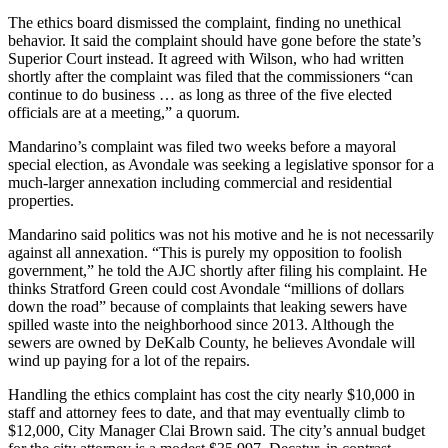
The ethics board dismissed the complaint, finding no unethical
behavior. It said the complaint should have gone before the state’s
Superior Court instead. It agreed with Wilson, who had written
shortly after the complaint was filed that the commissioners “can
continue to do business … as long as three of the five elected
officials are at a meeting,” a quorum.
Mandarino’s complaint was filed two weeks before a mayoral
special election, as Avondale was seeking a legislative sponsor for a
much-larger annexation including commercial and residential
properties.
Mandarino said politics was not his motive and he is not necessarily
against all annexation. “This is purely my opposition to foolish
government,” he told the AJC shortly after filing his complaint. He
thinks Stratford Green could cost Avondale “millions of dollars
down the road” because of complaints that leaking sewers have
spilled waste into the neighborhood since 2013. Although the
sewers are owned by DeKalb County, he believes Avondale will
wind up paying for a lot of the repairs.
Handling the ethics complaint has cost the city nearly $10,000 in
staff and attorney fees to date, and that may eventually climb to
$12,000, City Manager Clai Brown said. The city’s annual budget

-------

> [Task objective]
The whole listing must be transcribed exactly. No pictures belong in the copy.

> [Reply to the exercise]
The ethics board dismissed the complaint, finding no unethical
behavior. It said the complaint should have gone before the state’s
Superior Court instead. It agreed with Wilson, who had written
shortly after the complaint was filed that the commissioners “can
continue to do business … as long as three of the five elected
officials are at a meeting,” a quorum.
Mandarino’s complaint was filed two weeks before a mayoral
special election, as Avondale was seeking a legislative sponsor for a
much-larger annexation including commercial and residential
properties.
Mandarino said politics was not his motive and he is not necessarily
against all annexation. “This is purely my opposition to foolish
government,” he told the AJC shortly after filing his complaint. He
thinks Stratford Green could cost Avondale “millions of dollars
down the road” because of complaints that leaking sewers have
spilled waste into the neighborhood since 2013. Although the
sewers are owned by DeKalb County, he believes Avondale will
wind up paying for a lot of the repairs.
Handling the ethics complaint has cost the city nearly $10,000 in
staff and attorney fees to date, and that may eventually climb to
$12,000, City Manager Clai Brown said. The city’s annual budget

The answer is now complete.